Tab Hunter on THE FICKLE FINGER OF FATE

From: TAB HUNTER CONFIDENTIAL
The Making of A Movie Star
by Tab Hunter with Eddie Muller

When Neil and I arrived in Rome, my next new agent, Guiseppi Perrone, sent me straight to Spain for a western called THE CHRISTMAS KID. Arriving in Madrid, I ran into my old waterskiing pal from Lake Arrowhead, Jeffrey Hunter. We swapped stories of Watson Webb, with whom we'd both kept in touch. Jeff was there to make a thriller, THE CUP OF ST. SEBASTIAN. Over dinner and drinks that evening, we hatched a plan.
"What the hell?" we agreed. "The producers won't know Jeffrey Hunter from Tab Hunter. Let's switch movies!"
And we did. Jeff did the western, I did the thriller. No one was the wiser. Nobody was really paying much attention anyway during the production of THE CUP OF ST. SEBASTIAN, including the director, a young American named Richard Rush, who seemed to focus less on the film than on getting laid. To "protect" myself, I rewrote a lot of the screenplay, basically turning it from a lackluster thriller into a lackluster comedy, full of slapstick chases and cases of mistaken identity. When it was released in the United States, THE CUP OF ST. SEBASTIAN was retitled THE FICKLE FINGER OF FATE.
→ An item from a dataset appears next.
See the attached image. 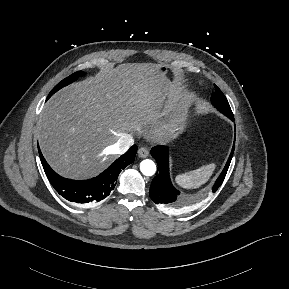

[Neal Noorlag was Tab's traveling companion at the time. As THE CHRISTMAS KID was shot after the production of FICKLE FINGER and after the production of WITCH WITHOUT A BROOM, Tab's version of events is more than suspect - as is his assertion that "the producers" wouldn't know Jeffrey from Tab. While trying to portray "the producers" as ignorant, he also diminishes both Jeffrey's and his credibility as "stars".]